▶ **Data provided**
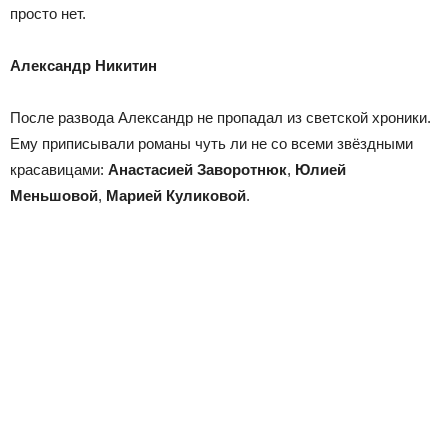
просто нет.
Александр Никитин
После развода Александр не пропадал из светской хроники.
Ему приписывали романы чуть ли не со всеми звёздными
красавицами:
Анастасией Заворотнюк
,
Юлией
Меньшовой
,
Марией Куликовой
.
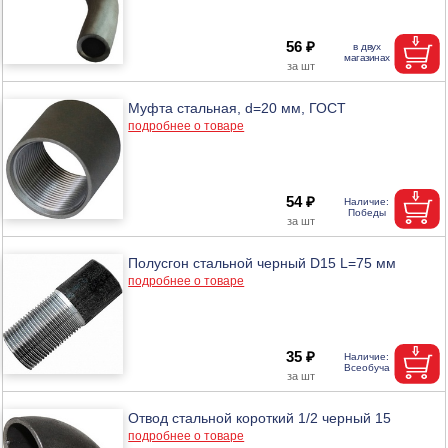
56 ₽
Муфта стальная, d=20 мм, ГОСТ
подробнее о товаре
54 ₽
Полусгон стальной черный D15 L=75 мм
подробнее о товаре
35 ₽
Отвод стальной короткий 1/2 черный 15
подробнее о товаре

▶ **How to complete this task**
Exact transcription of the full listing above is required; images do not belong in it.

▶ **Result of this exercise**
просто нет.
Александр Никитин
После развода Александр не пропадал из светской хроники.
Ему приписывали романы чуть ли не со всеми звёздными
красавицами:
Анастасией Заворотнюк
,
Юлией
Меньшовой
,
Марией Куликовой
.
56 ₽
Муфта стальная, d=20 мм, ГОСТ
подробнее о товаре
54 ₽
Полусгон стальной черный D15 L=75 мм
подробнее о товаре
35 ₽
Отвод стальной короткий 1/2 черный 15
подробнее о товаре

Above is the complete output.